AI will ensure that vessels are always sailing the best route at the best speed
It's a complex solution to a complex problem.
Combining IoT, AI and physical interventions like drones, operators will transform maintenance management, pre-empting costly and unnecessary repairs through the prevention and timely correction that is made possible by ongoing data vigilance.
Constant collection of voyage-impacting data and AI predictive analysis will ensure that vessels are always sailing the best route at the best speed, avoiding port delays and bad weather, identifying the best return route and schedule so that ships don't sail empty.
For example, AI startup MAANA has helped a leading transportation and logistics company reduce time spent on port omission decisions by 99.7%, cutting a 6-hour port rerouting analysis down to 60 seconds.
The shipping industry is ripe for disruption
Further gains will be made in safety management and compliance with environmental regulations, critical from January 2020 when the IMO’s new sulphur (sulfur) emissions cap comes into force.
The shipping industry, a natural producer of huge amounts of data, is, to borrow a now-ubiquitous phrase, 'ripe for disruption'.

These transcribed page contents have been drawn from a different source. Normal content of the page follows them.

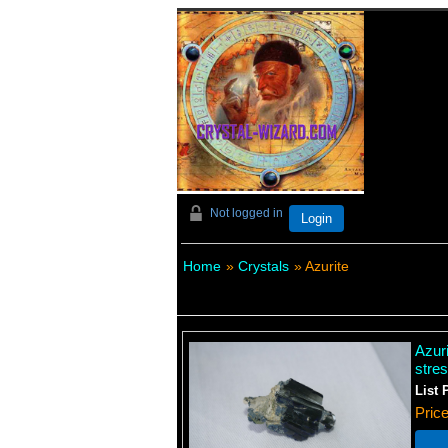
Not logged in
Login
Home
»
Crystals
» Azurite
Azuri
stre
List 
Pric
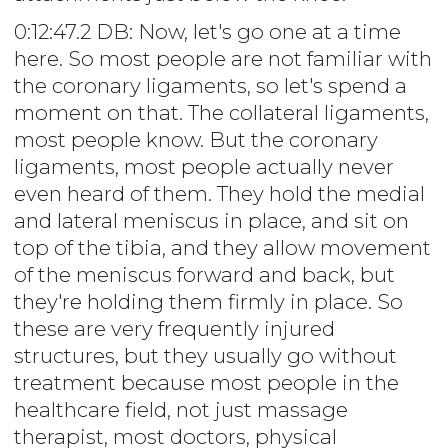
0:12:47.2 DB: Now, let's go one at a time
here. So most people are not familiar with
the coronary ligaments, so let's spend a
moment on that. The collateral ligaments,
most people know. But the coronary
ligaments, most people actually never
even heard of them. They hold the medial
and lateral meniscus in place, and sit on
top of the tibia, and they allow movement
of the meniscus forward and back, but
they're holding them firmly in place. So
these are very frequently injured
structures, but they usually go without
treatment because most people in the
healthcare field, not just massage
therapist, most doctors, physical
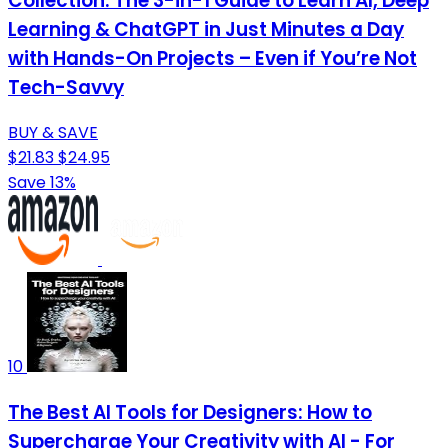
Collection: The 3-in-1 Guide to Learn AI, Deep
Learning & ChatGPT in Just Minutes a Day
with Hands-On Projects – Even if You’re Not
Tech-Savvy
BUY & SAVE
$21.83
$24.95
Save 13%
10
The Best AI Tools for Designers: How to
Supercharge Your Creativity with AI - For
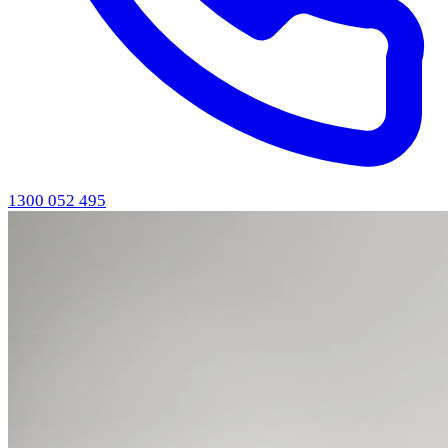
1300 052 495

At every step in the supply chain, there are opportunities for stakeholders to use AI to positively augment their operation.
But more integrated data also means greater visibility of the supply chain itself, opening opportunities for players to move into complementary territories up and down the chain.
The convergence of AI and IoT represents the dawn of a more connected intelligence.
This will include predictive analytics (‘What will happen?’), prescriptive analytics (‘What should we do?’), and adaptive analytics (‘How should the system adapt to the latest changes?’).
As the shipping industry’s approach to AI begins to mirror AI itself (constant and adaptive learning), changes and developments in this field are going to leap exponentially.
Cargo shipping companies such as Kongsberg, Rolls Royce, OOCL, CMA-CGM, Maersk, MOL, DNV GL and Wärtsilä, Ferry Operator Stena Line and cruise line Carnival, all know this.
They have already incorporated digitally transformative technologies like AI because, as last year’s wisdom and today’s platitude goes, ‘The future isn’t coming, it’s already here.’